Step 12 - Edit $HOME/.bashrc file by adding the java and hadoop path.

$ sudo gedit $HOME/.bashrc

$HOME/.bashrc file. Add the following lines

# Set Hadoop-related environment variables
export HADOOP_HOME=/usr/local/hadoop
export HADOOP_MAPRED_HOME=$HADOOP_HOME
export HADOOP_COMMON_HOME=$HADOOP_HOME
export HADOOP_HDFS_HOME=$HADOOP_HOME
export YARN_HOME=$HADOOP_HOME
export HADOOP_COMMON_LIB_NATIVE_DIR=$HADOOP_HOME/lib/native
PATH=$PATH:$HADOOP_HOME/sbin:$HADOOP_HOME/bin
export HADOOP_INSTALL=$HADOOP_HOME
export HADOOP_OPTS="$HADOOP_OPTS -Djava.library.path=/usr/local/hadoop/lib/native"

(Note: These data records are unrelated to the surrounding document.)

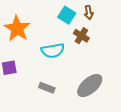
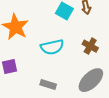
brown cross: (81, 36) -> (90, 46), moved

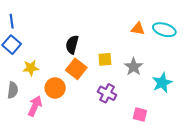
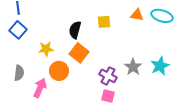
yellow square: (105, 59) -> (104, 22), moved
gray star: (134, 67) -> (133, 67), moved
yellow star: (31, 68) -> (46, 49), moved
pink square: (140, 114) -> (108, 96), moved

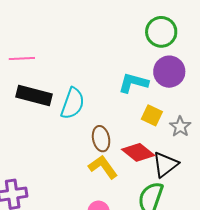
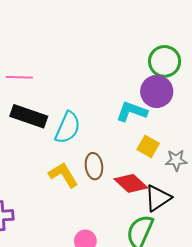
purple circle: (169, 72) -> (157, 91), moved
gray star: (180, 127) -> (176, 160), turned 30
yellow L-shape: (103, 167) -> (63, 175), moved

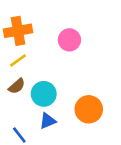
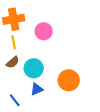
pink circle: (69, 40) -> (44, 31), moved
yellow line: (18, 60) -> (14, 42), turned -64

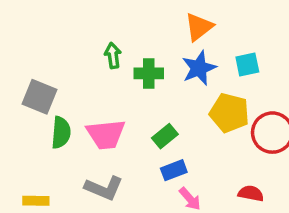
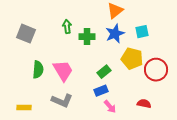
gray square: (39, 97) -> (26, 34), moved
pink trapezoid: (106, 134) -> (63, 71), turned -115
green rectangle: (165, 136) -> (104, 72), moved

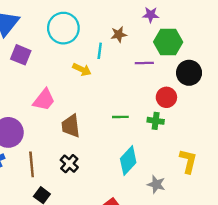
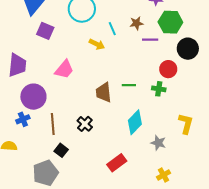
brown star: (119, 34) -> (136, 23), moved
cyan line: (100, 51) -> (112, 29), turned -32
brown trapezoid: (71, 126) -> (104, 92), moved

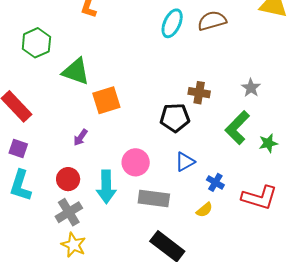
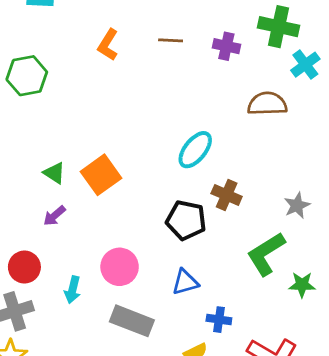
cyan ellipse: (172, 23) -> (195, 150), moved
green triangle: (76, 72) -> (54, 173), moved, size x0.6
orange square: (106, 100) -> (101, 175), turned -32
blue cross: (215, 182) -> (219, 320), turned -36
cyan arrow: (106, 187) -> (72, 290), size x0.6

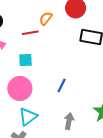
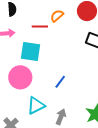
cyan square: (25, 60) -> (31, 51), size x1.5
cyan triangle: (28, 117) -> (36, 106), moved

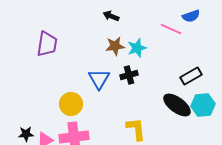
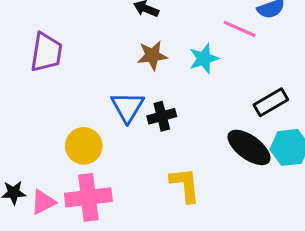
cyan star: (137, 48) -> (204, 59), moved
black cross: (129, 75) -> (162, 116), moved

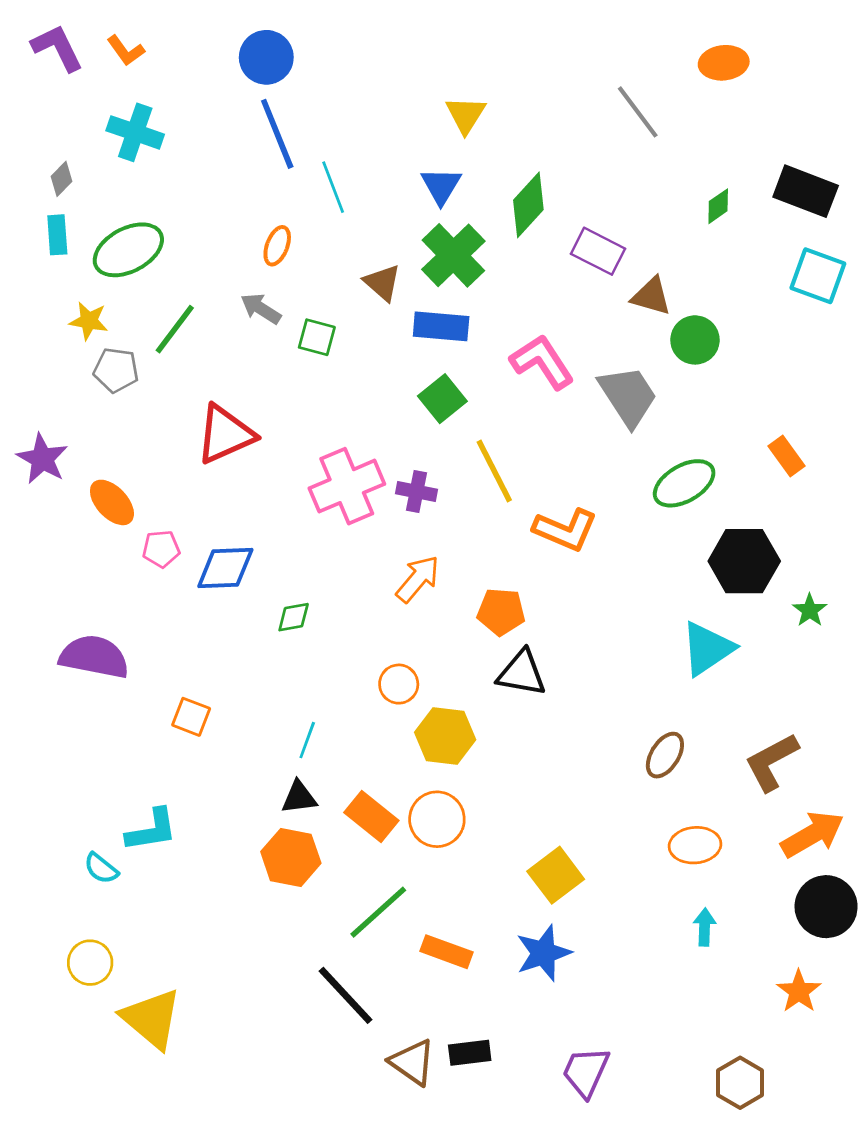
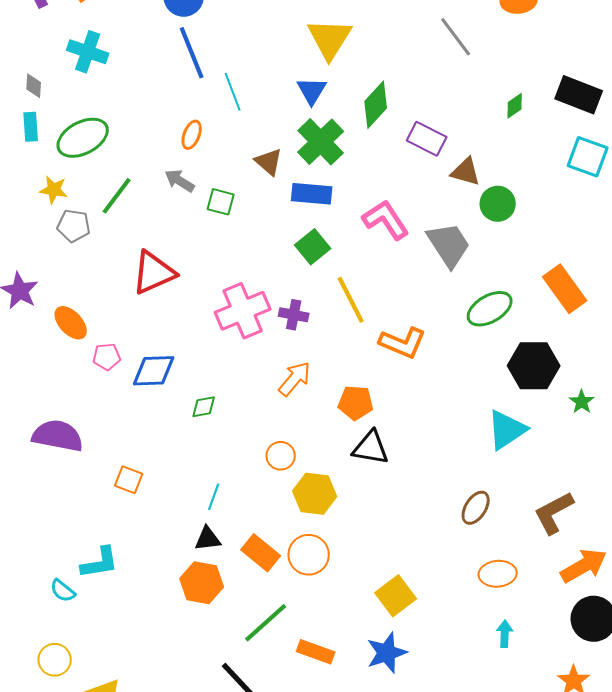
yellow triangle: (466, 115) -> (330, 39), size x1.5
gray diamond: (61, 179) -> (34, 86), turned -40
orange rectangle: (786, 456) -> (565, 289), size x1.6

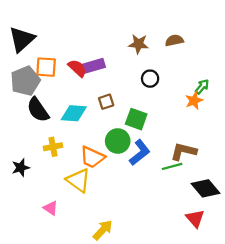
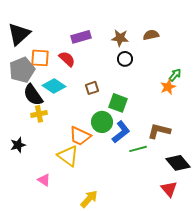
purple rectangle: (93, 66) -> (81, 37), moved
black circle: (150, 79) -> (125, 59), moved
cyan diamond: (74, 113) -> (54, 86), moved, turned 30
yellow cross: (53, 147) -> (39, 114), moved
green line: (172, 166) -> (138, 149), moved

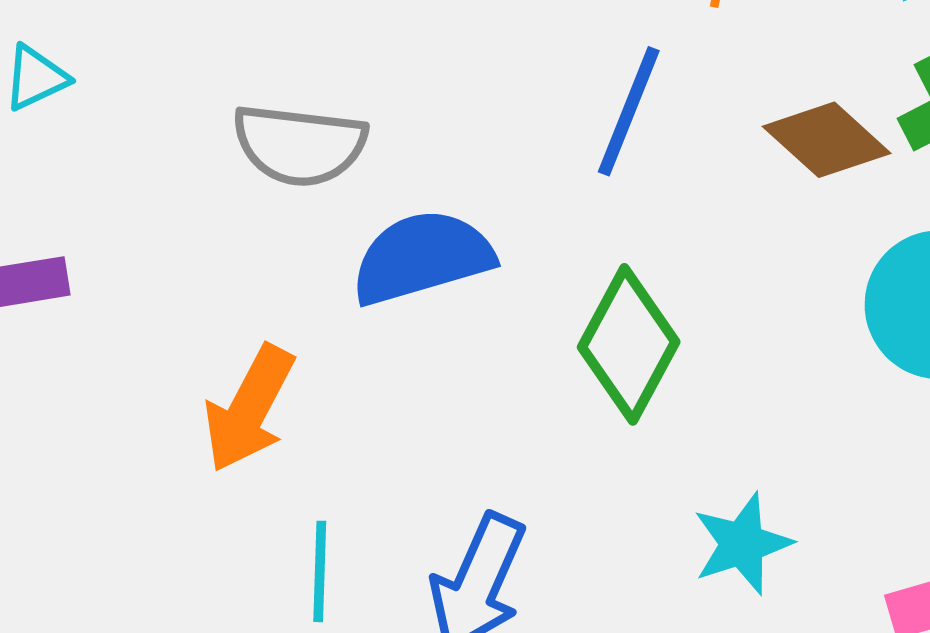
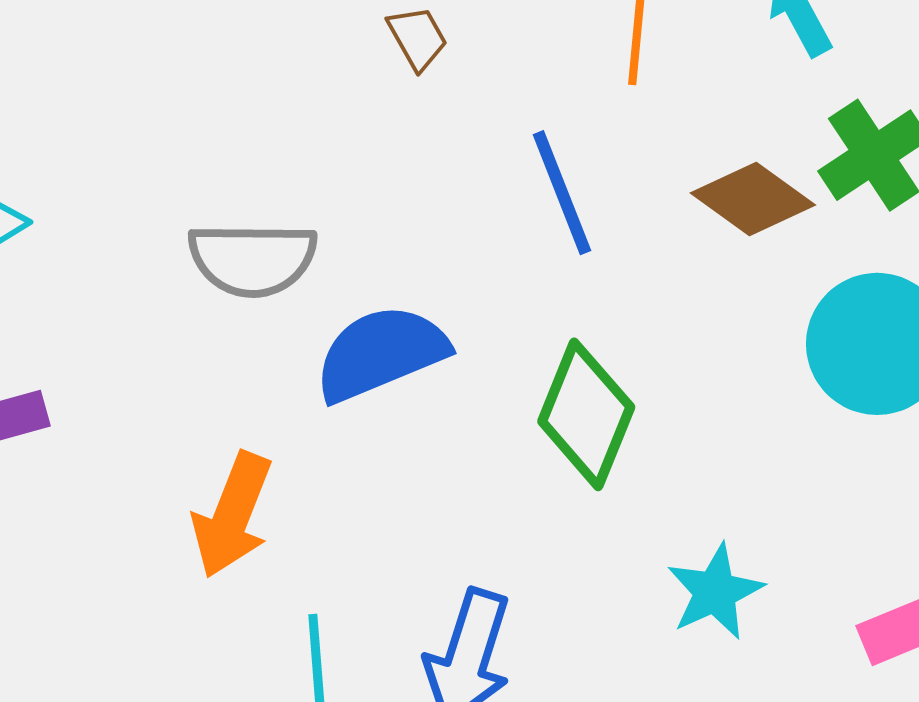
blue line: (629, 111) -> (562, 193), turned -37

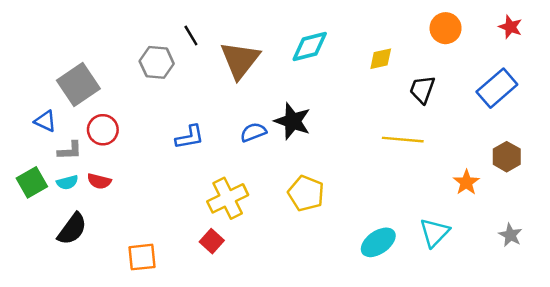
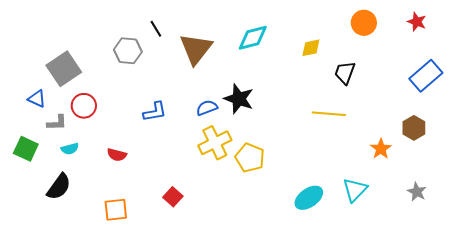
blue rectangle: (497, 88) -> (426, 76), moved
red semicircle: (99, 181) -> (117, 155), moved
green square: (32, 182) -> (26, 149), turned -35
cyan semicircle: (67, 182) -> (70, 149), moved
yellow cross: (228, 198) -> (215, 143), moved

# Set JAVA_HOME (we will also configure JAVA_HOME directly for Hadoop later on)
export JAVA_HOME=/usr/lib/jvm/java-7-openjdk-amd64

Step 13 - Reload your changed $HOME/.bashrc settings

$ source $HOME/.bashrc

Step 14 - Generating a new SSH public and private key pair on your local computer is the first step towards authenticating with a remote server without a password. Unless there is a good reason not to, you should always authenticate using SSH keys.

$ ssh-keygen -t rsa -P ""

Step 15 - Now you can add the public key to the authorized_keys

$ cat $HOME/.ssh/id_rsa.pub >> $HOME/.ssh/authorized_keys

Step 16 - Adding localhost to list of known hosts. A quick way of making sure that 'localhost' is added to the list of known hosts so that a script execution doesn't get interrupted by a question about trusting localhost's authenticity.

$ ssh localhost 

Step 17 - Change the directory to /usr/local/hadoop/etc/hadoop

$ cd $HADOOP_HOME/etc/hadoop

Step 18 - Edit hadoop-env.sh file.

$ sudo gedit hadoop-env.sh

Step 19 - Add the below lines to hadoop-env.sh file. Save and Close.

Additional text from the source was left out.